Texte intégral
Monsieur le Président,
C'est pour moi un grand honneur de vous recevoir ce soir, au nom du gouvernement français, dans ces lieux chargés d'histoire que sont les salons du Quai d'Orsay, à l'occasion de votre visite officielle en France. Votre venue constitue l'occasion exceptionnelle de mieux faire connaître votre pays en France et de nous permettre de donner à la relation franco-colombienne un dynamisme accru.

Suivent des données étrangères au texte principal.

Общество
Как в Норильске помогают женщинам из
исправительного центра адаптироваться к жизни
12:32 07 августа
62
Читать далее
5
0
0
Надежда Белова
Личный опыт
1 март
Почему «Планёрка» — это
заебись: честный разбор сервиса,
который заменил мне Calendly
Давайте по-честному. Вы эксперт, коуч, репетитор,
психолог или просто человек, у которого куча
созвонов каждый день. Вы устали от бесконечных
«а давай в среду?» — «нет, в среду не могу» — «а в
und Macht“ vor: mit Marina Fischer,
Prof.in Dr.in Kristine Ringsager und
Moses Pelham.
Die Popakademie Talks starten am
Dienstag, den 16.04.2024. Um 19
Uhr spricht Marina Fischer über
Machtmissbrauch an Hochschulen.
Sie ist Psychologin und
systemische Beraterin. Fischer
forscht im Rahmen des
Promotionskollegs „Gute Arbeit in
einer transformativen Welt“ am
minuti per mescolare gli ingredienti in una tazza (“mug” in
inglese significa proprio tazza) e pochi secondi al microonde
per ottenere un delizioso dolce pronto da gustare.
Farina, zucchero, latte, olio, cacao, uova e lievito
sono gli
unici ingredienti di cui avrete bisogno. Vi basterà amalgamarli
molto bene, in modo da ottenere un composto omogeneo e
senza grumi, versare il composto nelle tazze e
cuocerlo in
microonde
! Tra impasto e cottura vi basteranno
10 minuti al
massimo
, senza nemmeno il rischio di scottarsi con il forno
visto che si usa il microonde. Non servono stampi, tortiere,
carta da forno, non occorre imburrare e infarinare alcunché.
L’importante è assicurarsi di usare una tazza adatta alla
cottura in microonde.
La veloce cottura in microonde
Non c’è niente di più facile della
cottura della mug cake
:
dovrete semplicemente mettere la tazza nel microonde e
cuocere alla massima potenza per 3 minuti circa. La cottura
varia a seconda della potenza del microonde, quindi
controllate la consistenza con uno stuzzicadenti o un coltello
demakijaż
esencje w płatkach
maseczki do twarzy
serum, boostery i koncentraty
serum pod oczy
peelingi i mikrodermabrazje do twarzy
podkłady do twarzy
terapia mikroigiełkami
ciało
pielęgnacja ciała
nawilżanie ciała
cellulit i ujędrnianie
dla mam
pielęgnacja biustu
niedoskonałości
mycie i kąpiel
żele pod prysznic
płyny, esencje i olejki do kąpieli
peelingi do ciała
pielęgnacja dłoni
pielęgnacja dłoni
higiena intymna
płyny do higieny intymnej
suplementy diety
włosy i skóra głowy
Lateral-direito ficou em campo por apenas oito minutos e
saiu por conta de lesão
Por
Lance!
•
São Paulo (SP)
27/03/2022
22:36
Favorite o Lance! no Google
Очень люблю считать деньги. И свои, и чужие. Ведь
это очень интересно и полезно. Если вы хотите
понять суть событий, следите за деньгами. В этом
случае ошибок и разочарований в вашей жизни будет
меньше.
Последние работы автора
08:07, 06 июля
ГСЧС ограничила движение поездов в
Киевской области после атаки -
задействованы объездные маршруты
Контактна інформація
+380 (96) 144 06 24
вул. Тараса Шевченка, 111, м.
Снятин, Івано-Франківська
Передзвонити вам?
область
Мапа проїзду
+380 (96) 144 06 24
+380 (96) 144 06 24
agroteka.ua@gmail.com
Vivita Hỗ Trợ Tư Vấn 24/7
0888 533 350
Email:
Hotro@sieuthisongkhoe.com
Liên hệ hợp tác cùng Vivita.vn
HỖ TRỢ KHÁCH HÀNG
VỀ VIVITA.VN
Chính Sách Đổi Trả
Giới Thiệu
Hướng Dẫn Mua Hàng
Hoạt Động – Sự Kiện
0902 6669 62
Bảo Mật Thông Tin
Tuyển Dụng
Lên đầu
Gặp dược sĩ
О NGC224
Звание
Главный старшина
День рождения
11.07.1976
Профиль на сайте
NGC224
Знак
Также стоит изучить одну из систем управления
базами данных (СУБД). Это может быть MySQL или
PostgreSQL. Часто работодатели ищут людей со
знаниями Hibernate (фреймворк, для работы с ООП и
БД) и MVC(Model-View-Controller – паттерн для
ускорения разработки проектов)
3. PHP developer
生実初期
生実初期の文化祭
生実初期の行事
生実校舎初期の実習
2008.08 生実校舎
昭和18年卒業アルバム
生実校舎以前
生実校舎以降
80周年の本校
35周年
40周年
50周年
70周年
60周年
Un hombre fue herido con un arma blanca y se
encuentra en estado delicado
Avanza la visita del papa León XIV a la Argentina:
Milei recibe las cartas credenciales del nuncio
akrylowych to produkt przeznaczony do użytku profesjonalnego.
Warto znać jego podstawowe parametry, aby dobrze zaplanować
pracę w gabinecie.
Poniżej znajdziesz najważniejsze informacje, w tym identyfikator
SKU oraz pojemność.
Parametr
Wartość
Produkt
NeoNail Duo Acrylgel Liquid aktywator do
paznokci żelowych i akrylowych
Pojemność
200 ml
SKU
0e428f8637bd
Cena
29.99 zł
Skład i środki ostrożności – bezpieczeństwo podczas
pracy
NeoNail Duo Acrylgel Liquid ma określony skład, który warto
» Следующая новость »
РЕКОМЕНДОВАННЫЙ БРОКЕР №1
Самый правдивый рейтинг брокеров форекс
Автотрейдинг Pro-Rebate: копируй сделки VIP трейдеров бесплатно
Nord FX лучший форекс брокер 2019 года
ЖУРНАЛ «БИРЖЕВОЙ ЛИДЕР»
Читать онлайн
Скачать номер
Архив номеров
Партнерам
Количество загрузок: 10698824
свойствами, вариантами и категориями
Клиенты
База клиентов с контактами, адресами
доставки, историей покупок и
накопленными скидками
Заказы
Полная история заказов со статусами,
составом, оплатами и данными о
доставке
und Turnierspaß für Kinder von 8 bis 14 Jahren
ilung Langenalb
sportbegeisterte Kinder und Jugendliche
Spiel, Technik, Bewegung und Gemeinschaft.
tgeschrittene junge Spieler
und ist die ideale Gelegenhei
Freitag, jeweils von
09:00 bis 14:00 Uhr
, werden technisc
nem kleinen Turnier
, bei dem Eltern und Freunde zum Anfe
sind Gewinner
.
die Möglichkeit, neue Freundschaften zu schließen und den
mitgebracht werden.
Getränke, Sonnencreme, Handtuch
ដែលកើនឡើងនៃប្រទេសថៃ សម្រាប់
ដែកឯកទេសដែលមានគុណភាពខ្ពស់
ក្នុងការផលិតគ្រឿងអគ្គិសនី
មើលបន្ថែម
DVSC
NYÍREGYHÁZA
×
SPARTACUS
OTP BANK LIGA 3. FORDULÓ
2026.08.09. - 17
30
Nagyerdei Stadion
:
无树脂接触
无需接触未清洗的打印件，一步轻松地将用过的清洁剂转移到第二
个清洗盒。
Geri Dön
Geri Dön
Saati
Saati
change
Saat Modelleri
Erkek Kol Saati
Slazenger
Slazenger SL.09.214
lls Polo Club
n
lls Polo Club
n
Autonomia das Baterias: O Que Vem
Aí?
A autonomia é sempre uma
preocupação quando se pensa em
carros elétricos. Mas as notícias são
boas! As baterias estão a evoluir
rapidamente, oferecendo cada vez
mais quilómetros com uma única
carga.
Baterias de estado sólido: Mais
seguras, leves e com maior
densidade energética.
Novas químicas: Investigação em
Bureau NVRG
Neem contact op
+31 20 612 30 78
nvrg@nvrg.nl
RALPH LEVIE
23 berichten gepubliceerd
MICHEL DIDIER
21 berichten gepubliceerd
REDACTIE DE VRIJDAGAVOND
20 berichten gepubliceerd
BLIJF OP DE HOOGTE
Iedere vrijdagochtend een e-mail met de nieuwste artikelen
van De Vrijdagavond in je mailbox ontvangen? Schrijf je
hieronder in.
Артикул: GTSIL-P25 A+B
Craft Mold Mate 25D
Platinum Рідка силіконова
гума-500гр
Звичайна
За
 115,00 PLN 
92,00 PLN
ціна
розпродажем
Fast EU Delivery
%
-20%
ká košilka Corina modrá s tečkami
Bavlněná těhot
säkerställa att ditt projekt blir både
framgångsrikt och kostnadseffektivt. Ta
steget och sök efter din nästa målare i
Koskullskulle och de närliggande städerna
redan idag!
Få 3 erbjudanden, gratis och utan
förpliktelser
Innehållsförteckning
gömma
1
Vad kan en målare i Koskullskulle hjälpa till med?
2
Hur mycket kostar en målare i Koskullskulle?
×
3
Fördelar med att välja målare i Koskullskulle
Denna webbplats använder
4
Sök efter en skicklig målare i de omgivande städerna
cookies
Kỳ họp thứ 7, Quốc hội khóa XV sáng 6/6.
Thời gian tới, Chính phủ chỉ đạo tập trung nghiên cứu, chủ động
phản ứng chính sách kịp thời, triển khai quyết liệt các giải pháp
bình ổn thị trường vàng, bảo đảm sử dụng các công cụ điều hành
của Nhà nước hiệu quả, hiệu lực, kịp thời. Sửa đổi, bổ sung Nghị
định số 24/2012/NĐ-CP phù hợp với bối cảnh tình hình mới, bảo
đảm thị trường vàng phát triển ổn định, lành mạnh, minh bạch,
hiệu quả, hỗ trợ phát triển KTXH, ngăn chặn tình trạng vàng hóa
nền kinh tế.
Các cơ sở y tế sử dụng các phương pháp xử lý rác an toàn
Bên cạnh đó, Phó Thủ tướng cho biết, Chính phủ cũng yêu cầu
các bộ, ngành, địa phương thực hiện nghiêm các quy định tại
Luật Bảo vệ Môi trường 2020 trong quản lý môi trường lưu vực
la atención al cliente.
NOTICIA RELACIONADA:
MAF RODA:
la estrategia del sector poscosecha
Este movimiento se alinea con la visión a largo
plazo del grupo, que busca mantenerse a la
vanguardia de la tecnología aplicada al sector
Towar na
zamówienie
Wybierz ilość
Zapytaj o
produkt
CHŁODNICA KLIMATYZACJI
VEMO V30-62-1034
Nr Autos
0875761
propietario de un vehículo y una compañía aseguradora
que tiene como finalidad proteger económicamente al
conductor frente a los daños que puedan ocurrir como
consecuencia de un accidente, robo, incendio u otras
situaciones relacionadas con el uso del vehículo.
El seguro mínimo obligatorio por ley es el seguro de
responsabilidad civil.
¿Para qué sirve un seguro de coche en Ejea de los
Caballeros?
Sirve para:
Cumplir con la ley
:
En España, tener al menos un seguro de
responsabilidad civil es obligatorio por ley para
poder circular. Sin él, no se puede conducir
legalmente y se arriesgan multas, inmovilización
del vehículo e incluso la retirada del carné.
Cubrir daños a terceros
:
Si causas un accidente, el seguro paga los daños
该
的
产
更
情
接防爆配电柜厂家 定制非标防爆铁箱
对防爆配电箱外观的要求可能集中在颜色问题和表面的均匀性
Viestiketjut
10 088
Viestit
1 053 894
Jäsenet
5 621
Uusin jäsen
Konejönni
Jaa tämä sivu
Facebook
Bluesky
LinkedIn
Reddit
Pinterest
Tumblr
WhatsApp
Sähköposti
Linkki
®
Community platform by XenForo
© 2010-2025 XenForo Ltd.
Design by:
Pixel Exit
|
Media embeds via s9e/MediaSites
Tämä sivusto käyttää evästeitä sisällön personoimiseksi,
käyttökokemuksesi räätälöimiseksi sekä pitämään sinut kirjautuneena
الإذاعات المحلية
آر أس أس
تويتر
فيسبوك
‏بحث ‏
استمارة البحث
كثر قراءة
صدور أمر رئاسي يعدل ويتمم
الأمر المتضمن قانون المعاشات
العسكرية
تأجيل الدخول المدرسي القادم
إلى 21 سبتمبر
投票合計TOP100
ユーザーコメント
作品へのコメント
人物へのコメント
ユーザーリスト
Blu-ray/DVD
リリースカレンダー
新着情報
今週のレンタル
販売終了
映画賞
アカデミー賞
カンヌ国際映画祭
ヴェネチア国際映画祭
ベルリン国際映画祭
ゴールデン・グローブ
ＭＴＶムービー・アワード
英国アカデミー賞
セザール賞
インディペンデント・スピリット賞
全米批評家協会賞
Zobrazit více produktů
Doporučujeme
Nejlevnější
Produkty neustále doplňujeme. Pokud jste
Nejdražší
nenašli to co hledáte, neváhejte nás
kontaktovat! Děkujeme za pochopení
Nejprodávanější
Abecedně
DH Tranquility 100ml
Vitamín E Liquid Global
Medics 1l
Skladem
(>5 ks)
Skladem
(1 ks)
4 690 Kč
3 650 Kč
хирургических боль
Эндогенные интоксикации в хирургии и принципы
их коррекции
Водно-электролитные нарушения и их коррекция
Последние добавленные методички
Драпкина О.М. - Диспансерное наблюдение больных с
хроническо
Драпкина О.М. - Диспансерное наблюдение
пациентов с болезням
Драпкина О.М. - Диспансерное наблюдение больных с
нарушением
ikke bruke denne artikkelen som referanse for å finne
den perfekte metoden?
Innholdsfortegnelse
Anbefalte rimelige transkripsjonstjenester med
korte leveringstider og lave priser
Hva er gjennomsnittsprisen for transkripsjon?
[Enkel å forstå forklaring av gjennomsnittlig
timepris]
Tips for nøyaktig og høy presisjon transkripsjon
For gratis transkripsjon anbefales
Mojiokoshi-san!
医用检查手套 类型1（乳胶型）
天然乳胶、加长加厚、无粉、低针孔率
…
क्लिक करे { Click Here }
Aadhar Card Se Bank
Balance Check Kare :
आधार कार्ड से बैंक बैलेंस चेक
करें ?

Pour les Français, la Colombie a longtemps été le pays d'une réalité magique, romancée par Garcia Marquez, rendant possible tous les rêves et toutes les utopies, comme dans les récits d'Alvaro Mutis. Mais vous avez aussi des jeunes et talentueux écrivains, comme Santiago Gamboa, qui nous fait visiter Bogota dans un roman policier, ou l'iconoclaste et polémique Fernando Vallejo, qui nous fait visiter dans un délire romanesque la ville de Medellin. Cette ville qui a tant souffert, mais qui relève tous les défis de la modernité et qui s'est récemment dotée d'un grand musée, consacré à l'uvre d'un fils du pays, Fernando Botero. J'ai eu l'honneur de recevoir pour l'occasion la distinction les Clés de la Ville de Medellin. Je souhaite également évoquer la rétrospective, il y a quinze ans, de l'oeuvre d'Alejandro Obregon, sous les auspices du Ministre Ramirez Ocampo, que je tiens à saluer chaleureusement.
Monsieur le Président, à cette image très riche culturellement, il ne serait pas sincère de ne pas rappeler que s'ajoute, pour beaucoup de Français, celle, tragique, d'un pays synonyme d'une terrible violence.
Monsieur le Président, au cours des deux siècles passés, je ne connais pas de crise dans l'histoire des relations entre nos deux pays, tout au plus quelques rares contentieux, vite effacés. En revanche, ils se sont souvent retrouvés sur des valeurs essentielles et cela les a conduits à rechercher ensemble, il y a quelques années, les voies et les moyens de rendre à l'Amérique centrale pour vous si proche, alors déchirée par des luttes fratricides, je pense en particulier au Salvador, la paix nécessaire pour assurer son développement. La Colombie était membre du groupe de Contadora aux côtés du Mexique, du Venezuela et du Panama qui allaient avec les pays membres de l'Union européenne lancer un processus qui dure encore, celui des conférences dites de San José.
Il est donc normal que la France se trouve aujourd'hui à vos côtés pour vous aider à rechercher les moyens de rétablir la concorde nationale dans votre propre pays. Permettez-moi de redire ce soir, Monsieur le Président, le grand respect que nous éprouvons tous face à votre engagement déterminé en faveur de la paix, devant votre volonté inébranlable de négocier, de discuter, d'amener les ennemis d'hier à se rencontrer et à se comprendre. C'est là sans doute la plus écrasante responsabilité d'un homme politique. C'est aussi certainement son plus beau titre de gloire. Votre lutte difficile, opiniâtre et courageuse, suscite l'attention soutenue et l'admiration de la communauté internationale toute entière.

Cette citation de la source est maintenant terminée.